The core issue is tools that require sourcing - which is a frustrating but common practice.

chrmarti commented 2 years ago

Part of the problem is the Linux default for the terminal is pure -i, so profile doesn't work, so it's an easy mistake to just do -l.

I see an env variable set in ~/.profile in the terminal even though the terminal seems to run with -i. It seems to inherit the profile variable from a parent process.

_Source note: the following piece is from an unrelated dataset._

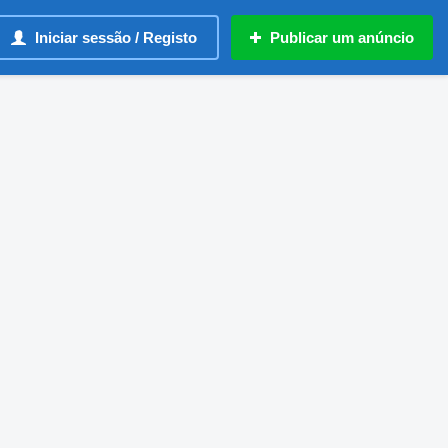
Iniciar sessão / Registo
Publicar um anúncio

If this is always the case, we could simplify our approach by only sourcing the feature setup scripts from the shell profiles /etc/profile.d and /etc/zprofile.

Chuxel commented 2 years ago

@chrmarti In Remote - Containers? We have userEnvProbe set to login interactive there, so yes, it does get it from the parent process. If userEnvProbe was set to none, you wouldn't see login variables because VS Code's default terminal is-i. Also I don't believe userEnvProbe handles sourced content like nvm does it? Either way - the issue is things not spawned by VS Code.

Chuxel commented 2 years ago

I broke out the UID/GID update aspect that drives the need for entrypoint.d into a separate proposal (#25) since @chmarti pointed out this could be done from the build step that makes those adjustments. This would then limit the number of places that you'd even need root access so we could defer the SUID aspect of the proposal here. I then updated the description above to not drive towards SUID for the initial phase and we can consider going beyond that later.